# Odd DIY Idea



## Olvar (Nov 21, 2006)

Ok so I was talking with a friend of mine who is a truck driver about having to light my new 180 gallon (soon to be) planted tank, and explaining the watts per gallon rule and also the comments that on deep tanks like this (24') even the standard wattages may not be enough. His question to me was wether or not halogen vehicle headlamps would work mounted inside of a hood. His idea was a 12-15 volt DC converter and some clear lamp mounts from a junkyard should be enough to run them, and the bulbs themselves aren't that expensive. So i've done some looking today and all I can find for some of these lights are the lumen listings, any of you lighting guru's able to take a look at these and give me an idea if these would even work?


> BULB TYPE WATTAGE LUMENS COMMENTS
> 9004/HB1 65/45 1200/700 SAE. Transverse filaments.
> 9004/HB1 +30 65/45 1230/720 High Efficiency
> 9005/HB3 65 1700 90 degree base ECE/SAE axial filament
> ...


Here is the link so the site with the bulbs Daniel Stern Lighting Consultancy and Supply Sorry I can't seem to get the table to post right.


----------



## Yeaulman (Jun 23, 2005)

Halogen lamps dont offer the proper lighting that plants require for photosynthesis. It would be the same as putting a incandescent bulb over the tank and seeing the results.


----------



## cwlodarczyk (Sep 18, 2005)

In actuality you can light a tank with halogen bulbs.... but not without problems.

The largest problem is that for every 10W worth of bulb you're only going to produce 1W worth of light with the other 9W going to heat. 90% of the energy going in to the bulb never makes it to the tank.

Stick with the traditional lighting methods... even in a deeper tank like yours you'll have no problems if you use metal halides, or top quality reflectors for fluorescents (like the ahsupply models).


----------



## Olvar (Nov 21, 2006)

Ok I'm assuming that has to do with the color temperature? When I was finally able to find at least a generalization on those it says they range from 3.5k to 5k.

Ok so if I switch from that idea to some of the LED fixtures that are coming out, how do those compare?



> LYPAR-38 CW with 108 Cree Cool White LEDs with Clear lens. Rated at 310 lumen/100 watt light output - 13 watt consumption. Measures 5.0" diameter x 3.6" overall height. Estimated life of 30,000 hours. 30 degree view angle, 7000 Kelvin Temp. All PAR-38 LED Bulbs are UL and CE listed.

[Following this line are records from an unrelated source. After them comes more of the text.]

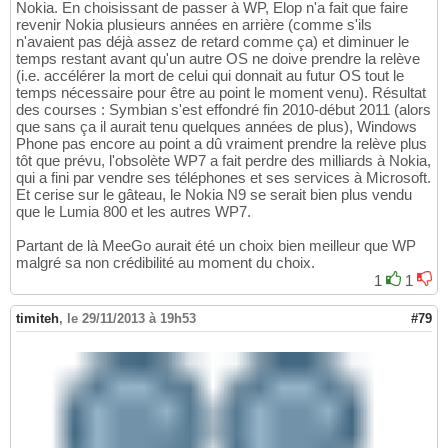
Nokia. En choisissant de passer à WP, Elop n'a fait que faire
revenir Nokia plusieurs années en arrière (comme s'ils
n'avaient pas déjà assez de retard comme ça) et diminuer le
temps restant avant qu'un autre OS ne doive prendre la relève
(i.e. accélérer la mort de celui qui donnait au futur OS tout le
temps nécessaire pour être au point le moment venu). Résultat
des courses : Symbian s'est effondré fin 2010-début 2011 (alors
que sans ça il aurait tenu quelques années de plus), Windows
Phone pas encore au point a dû vraiment prendre la relève plus
tôt que prévu, l'obsolète WP7 a fait perdre des milliards à Nokia,
qui a fini par vendre ses téléphones et ses services à Microsoft.
Et cerise sur le gâteau, le Nokia N9 se serait bien plus vendu
que le Lumia 800 et les autres WP7.
Partant de là MeeGo aurait été un choix bien meilleur que WP
malgré sa non crédibilité au moment du choix.
1
1
timiteh
,
le 29/11/2013 à 19h53
#79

This one is $65, but also fits into a standard household incandescent light mounting. I know the watts/gallon rule is made with flourscents in mind, but how do you compare that to something like this?


----------



## onemyndseye (May 12, 2006)

thats still pretty low in terms of efficiency (not that led lighting cant be done)...

With this bulb you are using 13watts of energy to produce 310 lumens,

Compare to a 13watt power compact fl. - 13watts of energy in.... 900 lumens out.

No comparison really 
-Justin
One Mynds Eye


----------



## Olvar (Nov 21, 2006)

Thanks for the info guys. Yah it is looking more and more like i'm going to probably have to go with flourescents. Metal Halides would be nice but for a tank this big (6' x 2' x 2') it would cost too much to do.


----------



## dennis (Mar 1, 2004)

Check out Craig's $100 DIY 150 watt MH thread in the DIY section.


----------



## NE (Dec 10, 2004)

You could check out the HID style head lamps, but they have a different price tag and need drivers as well.


----------